Work item →
Without the images, reproduce each line of the material exactly.

Source data →
= = = = =

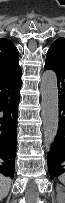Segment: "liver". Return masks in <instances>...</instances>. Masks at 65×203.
<instances>
[{"label": "liver", "mask_w": 65, "mask_h": 203, "mask_svg": "<svg viewBox=\"0 0 65 203\" xmlns=\"http://www.w3.org/2000/svg\"><path fill=\"white\" fill-rule=\"evenodd\" d=\"M11 187V179L5 176H0V198H5Z\"/></svg>", "instance_id": "6515ba94"}]
</instances>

= = = = =

Solution to this exercise →
Segment: "liver". Return masks in <instances>...</instances>. Masks at 65×203.
<instances>
[{"label": "liver", "mask_w": 65, "mask_h": 203, "mask_svg": "<svg viewBox=\"0 0 65 203\" xmlns=\"http://www.w3.org/2000/svg\"><path fill=\"white\" fill-rule=\"evenodd\" d=\"M11 187V179L5 176H0V198H5Z\"/></svg>", "instance_id": "6515ba94"}]
</instances>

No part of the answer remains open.